Big Tech est dépourvu de responsabilité

La marginalisation des équipes d’éthique internes et les luttes des chercheurs externes pour examiner les systèmes d’IA sont particulièrement troublantes, car rien d’autre ne rend les Big Tech responsables. Les boycotts des consommateurs n’ont pas réussi à changer les pratiques commerciales des entreprises: alors que la campagne #DeleteUber de 2017 a conduit des centaines de milliers de personnes à supprimer l’application, cela ne représentait qu’une petite fraction des dizaines de millions d’utilisateurs mensuels d’Uber. De plus, comme les entreprises Big Tech sont omniprésentes sur Internet, il est fonctionnellement impossible de les éliminer toutes ensemble. Même les annonceurs ont du mal à avoir un impact. Le boycott de Facebook par les annonceurs #StopHateForProfit, a gagné le soutien de plus de 1000 entreprises, et pourtant Facebook a signalé une croissance des revenus publicitaires pendant le moratoire d’un mois.

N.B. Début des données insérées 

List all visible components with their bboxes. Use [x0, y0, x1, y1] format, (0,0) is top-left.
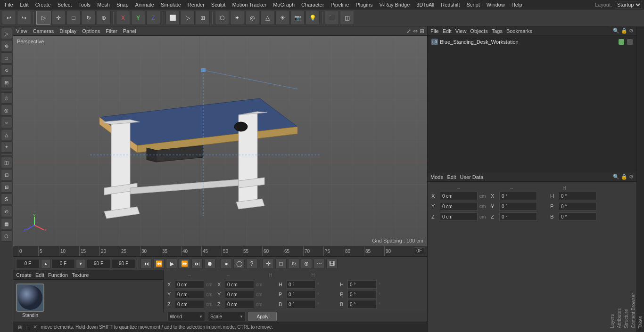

Le journalisme innovant peut avoir un impact, par exemple lorsque ProPublica a utilisé la propre plate-forme de ciblage publicitaire de Facebook pour montrer qu’elle pouvait facilement enfreindre la loi fédérale sur le logement équitable. Cela a conduit à des lettres du Congrès et à une série de poursuites judiciaires qui ont résolu le problème, mais il a fallu des années à un Facebook récalcitrant pour apporter les changements nécessaires. Plus généralement, les rapports techniques entraînent une brève explosion de pannes sans améliorations durables à long terme. Il ne s’agit pas d’une mise en accusation contre le journalisme, mais du manque d’action du gouvernement fédéral.

Il y a des signes que ce manque de surveillance gouvernementale est en train de changer. Un regain d’intérêt pour l’application des lois antitrust a déclenché un récent procès de la Federal Trade Commission et de quarante États accusant Facebook de comportement anticoncurrentiel et un autre du ministère de la Justice visant Google. Espérons que l’administration Biden jouera également un rôle plus actif, en aidant les agences à appliquer les lois existantes qui devraient s’appliquer aux entreprises technologiques.

Ces efforts sont significatifs mais n’ont pas modifié structurellement l’équation. La Big Tech reste bien ancrée et, au mieux, ne réagit que modérément à la volonté du public. C’est pourquoi les développeurs de base et les scientifiques des données des entreprises technologiques sont si importants. Ils sont hautement qualifiés, relativement difficiles à remplacer et essentiels aux fonctions de base de l’entreprise. Jusqu’à présent, ils ne se sont pas systématiquement retournés contre leurs employeurs. Cela est mieux illustré par la façon dont Facebook et Uber, parmi les grandes entreprises technologiques les plus critiquées, sont toujours en mesure d’embaucher et de retenir des talents.

Néanmoins, les grandes entreprises technologiques ont clairement peur de la possibilité d’une révolte de leurs ingénieurs. Cette peur explique le modèle plus large d’hostilité de Google envers l’activisme et l’organisation des employés. Une récente plainte fédérale reproche à Google d’avoir licencié illégalement deux employés impliqués dans la syndicalisation et d’espionnage d’autres personnes. Google a également été critiqué pour avoir exercé des représailles contre les organisateurs d’un débrayage de masse pour la mauvaise gestion des allégations de harcèlement sexuel par l’entreprise. L’année dernière, Google a modifié les directives internes pour minimiser les conversations non liées au travail qui étaient autrefois une caractéristique de la philosophie de l’entreprise.

Les limites de l’influence extérieure et de la maîtrise de la dissidence interne sont le cadre du portrait du renvoi de Timnit Gebru. Gebru a annoncé cela elle-même, écrivant dans l’e-mail qui critiquait les efforts de diversité de Google que « si vous souhaitez changer les choses, je suggère de vous concentrer sur la responsabilité du leadership. »

C’est un bon conseil et quelqu’un doit le faire. Mais si ce n’est pas des éthiciens de l’IA comme Gebru, alors qui?


Facebook et Google sont des donateurs généraux et sans restriction de la Brookings Institution. Les résultats, interprétations et conclusions de cet article sont uniquement ceux de l’auteur et ne sont influencés par aucun don.